Het verschaffen van toegang tot publieke rechtszittingen door vertegenwoordigers van derde landen is ook aan de orde gekomen. Nederland had deze problematiek al aangekaart tijdens de Universal Periodic Review (UPR) van Saoedi-Arabië in Genève (oktober 2013) en tijdens zijn bezoek aan Saoedi-Arabië heeft de mensenrechtenambassadeur deze problematiek besproken met zowel autoriteiten als met activisten. Mede dankzij deze Nederlandse inzet hebben de Saoedische autoriteiten schriftelijk bevestigd dat diplomaten publieke rechtszaken mogen bijwonen, mits de rechter daar toestemming voor geeft. De praktijk moet nu uitwijzen of buitenlandse diplomaten inderdaad rechtszaken kunnen bijwonen. Nederland zal blijven inzetten op een actieve rol door de EU op dit dossier.

Uit gesprekken met activisten, bleek dat zij veel waardering hadden voor de Nederlandse inzet tijdens de UPR. Naast het pleidooi voor internationale waarnemers bij processen, is ook aandacht gevraagd voor hervormingen binnen de wetgeving om registratie van NGO’s mogelijk te maken en Saoedi-Arabie is opgeroepen om een structurele mensenrechtendialoog met de EU te voeren. Tevens bleek uit de contacten met de mensenrechtenverdedigers dat er een binnenlandse dialoog met de Saoedische overheid plaatsvindt, waarbij de laatste moet laveren tussen hervormingsgezinde en conservatieve groepen binnen de samenleving.

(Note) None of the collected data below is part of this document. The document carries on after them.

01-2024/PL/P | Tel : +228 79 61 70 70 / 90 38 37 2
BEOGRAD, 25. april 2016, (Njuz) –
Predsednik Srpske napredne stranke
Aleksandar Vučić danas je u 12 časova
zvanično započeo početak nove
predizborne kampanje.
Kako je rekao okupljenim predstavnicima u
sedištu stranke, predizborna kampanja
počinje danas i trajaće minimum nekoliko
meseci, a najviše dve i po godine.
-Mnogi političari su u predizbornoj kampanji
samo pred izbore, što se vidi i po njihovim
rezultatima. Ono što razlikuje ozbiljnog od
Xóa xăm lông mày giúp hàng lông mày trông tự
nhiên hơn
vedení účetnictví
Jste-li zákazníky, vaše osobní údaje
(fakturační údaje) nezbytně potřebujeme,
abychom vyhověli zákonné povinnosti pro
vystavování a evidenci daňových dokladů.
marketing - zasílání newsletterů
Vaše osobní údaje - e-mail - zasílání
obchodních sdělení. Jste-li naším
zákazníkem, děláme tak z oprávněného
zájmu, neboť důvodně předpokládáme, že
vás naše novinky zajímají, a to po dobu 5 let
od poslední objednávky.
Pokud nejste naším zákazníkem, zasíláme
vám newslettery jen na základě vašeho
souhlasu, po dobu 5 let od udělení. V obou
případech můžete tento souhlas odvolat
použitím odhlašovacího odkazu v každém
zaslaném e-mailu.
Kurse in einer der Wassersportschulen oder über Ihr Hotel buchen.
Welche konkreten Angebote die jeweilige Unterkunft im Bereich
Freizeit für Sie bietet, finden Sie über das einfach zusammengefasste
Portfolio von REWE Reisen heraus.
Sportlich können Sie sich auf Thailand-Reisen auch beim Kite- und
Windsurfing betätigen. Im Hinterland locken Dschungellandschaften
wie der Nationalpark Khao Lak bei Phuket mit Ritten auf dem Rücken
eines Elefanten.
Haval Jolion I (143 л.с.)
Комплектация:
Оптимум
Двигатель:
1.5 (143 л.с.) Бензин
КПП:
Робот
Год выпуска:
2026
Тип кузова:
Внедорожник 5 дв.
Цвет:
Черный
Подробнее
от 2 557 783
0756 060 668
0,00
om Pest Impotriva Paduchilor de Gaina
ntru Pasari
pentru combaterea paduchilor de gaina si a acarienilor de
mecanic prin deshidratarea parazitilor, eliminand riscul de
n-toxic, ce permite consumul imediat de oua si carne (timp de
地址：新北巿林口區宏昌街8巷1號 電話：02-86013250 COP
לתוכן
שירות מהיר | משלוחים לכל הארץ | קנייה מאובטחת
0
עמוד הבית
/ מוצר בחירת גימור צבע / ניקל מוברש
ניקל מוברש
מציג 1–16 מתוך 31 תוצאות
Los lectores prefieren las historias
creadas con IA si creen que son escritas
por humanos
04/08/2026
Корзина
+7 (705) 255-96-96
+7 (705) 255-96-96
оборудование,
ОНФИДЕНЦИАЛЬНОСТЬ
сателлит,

Verder werden de zorgen over de positie van activisten zoals verwoord in het Amnesty rapport «Wie zwijgt, stemt toe», bevestigd tijdens het bezoek: vervolging van mensenrechtenverdedigers in Saoedi-Arabië neemt toe. Een andere belangrijke conclusie in het rapport, namelijk dat de internationale gemeenschap Saoedi-Arabië vaker publiekelijk zou moeten aanspreken, kon rekenen op voor- en tegenstanders onder de Saoedische activisten. Naast activisten die deze notie steunden, meenden anderen dat een te confronterende benadering averechts zou werken: activisten zouden juist strengere straffen opgelegd kunnen krijgen, bijvoorbeeld vanwege vermeende buitenlandse betrokkenheid. Eerste uitgesproken positie van buitenlandse overheden heeft ook gevolgen voor de manoeuvreerruimte van de hervormingsgezinden ten aanzien van de conservatieve meerderheid.

Ook vrijheid van meningsuiting blijft een belangrijk zorgpunt, met name in de meer traditionele media. Het debat in het publieke domein, ook over het regeringsbeleid, neemt toe, maar zelfcensuur en actieve inmenging door de staat beperken de vrije nieuwsgaring. Schrijvende media zetten hun meest kritische artikelen bij voorkeur online. De autoriteiten laten de sociale media vooralsnog redelijk ongemoeid en opereren doorgaans reactief. De sterke opkomst van sociale media is opvallend: in twee jaar tijd is het aantal Twitteraars in Saoedi-Arabië gegroeid van een paar honderdduizend tot 4,8 miljoen: 4% van het totaal aantal accounts wereldwijd. In deze sterk gesegregeerde samenleving vormen sociale media een platform waar mannen en vrouwen actief met elkaar in dialoog zijn. Deze digitale wereld is overigens geen exclusief domein voor hervormers, ook religieuze conservatieve leiders zijn actief en hebben veel volgers.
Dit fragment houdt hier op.